*TASK DATA*:
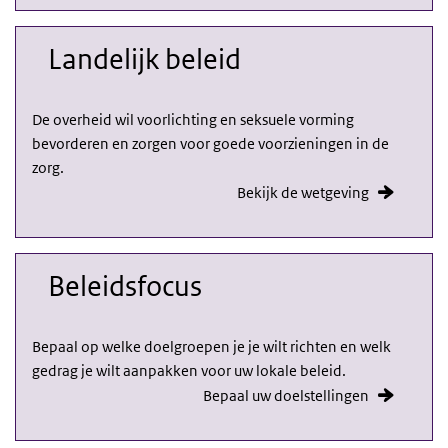
Landelijk beleid
De overheid wil voorlichting en seksuele vorming
bevorderen en zorgen voor goede voorzieningen in de
zorg.
Bekijk de wetgeving
Beleidsfocus
Bepaal op welke doelgroepen je je wilt richten en welk
gedrag je wilt aanpakken voor uw lokale beleid.
Bepaal uw doelstellingen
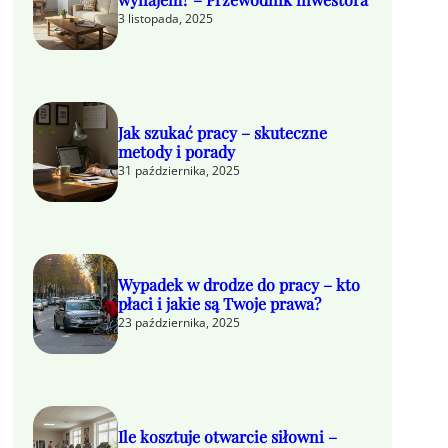
3 listopada, 2025
Jak szukać pracy – skuteczne
metody i porady
31 października, 2025
Wypadek w drodze do pracy – kto
płaci i jakie są Twoje prawa?
23 października, 2025
Ile kosztuje otwarcie siłowni –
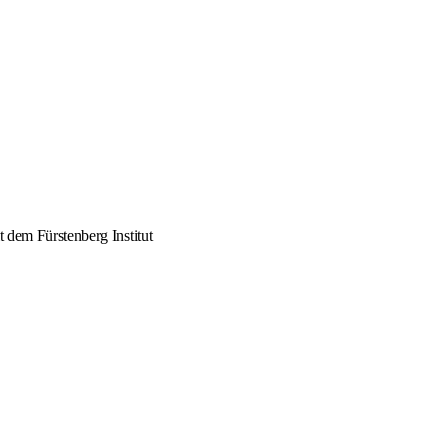
t dem Fürstenberg Institut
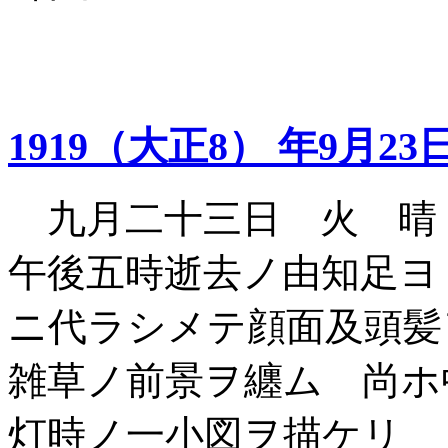
1919（大正8） 年9月23
九月二十三日 火 晴
午後五時逝去ノ由知足ヨ
ニ代ラシメテ顔面及頭髪
雑草ノ前景ヲ纏ム 尚ホ
灯時ノ一小図ヲ描ケリ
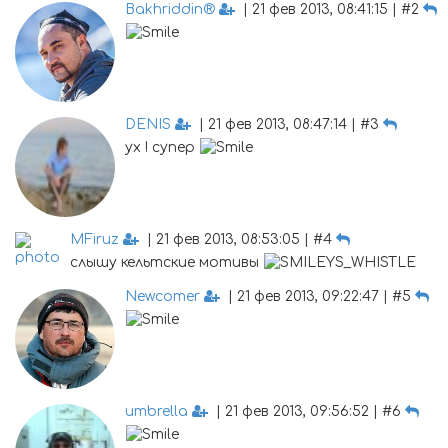
Bakhriddin®
| 21 фев 2013, 08:41:15 | #2
DENIS
| 21 фев 2013, 08:47:14 | #3
ух ! супер
MFiruz
| 21 фев 2013, 08:53:05 | #4
слышу кельтские мотивы
Newcomer
| 21 фев 2013, 09:22:47 | #5
umbrella
| 21 фев 2013, 09:56:52 | #6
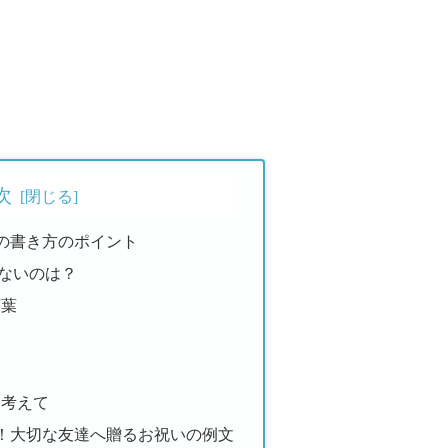
次
の書き方のポイント
ないのは？
言葉
を考えて
！大切な友達へ贈るお祝いの例文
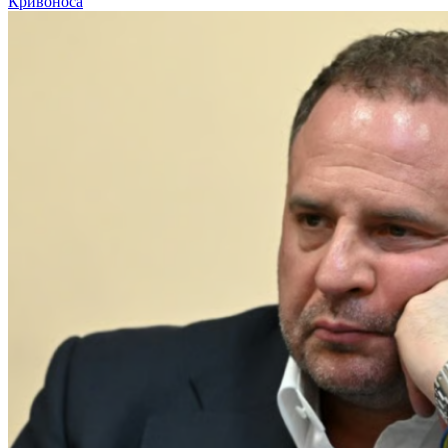
Кривоноса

*TASK BRIEF*: Nothing but the lines from the line containing "09:56:52 | #6" through the last line of the listing above should appear, output exactly, with no pictures.

*YOUR SOLUTION*:
| 21 фев 2013, 09:56:52 | #6
次
の書き方のポイント
ないのは？
言葉
を考えて
！大切な友達へ贈るお祝いの例文
Кривоноса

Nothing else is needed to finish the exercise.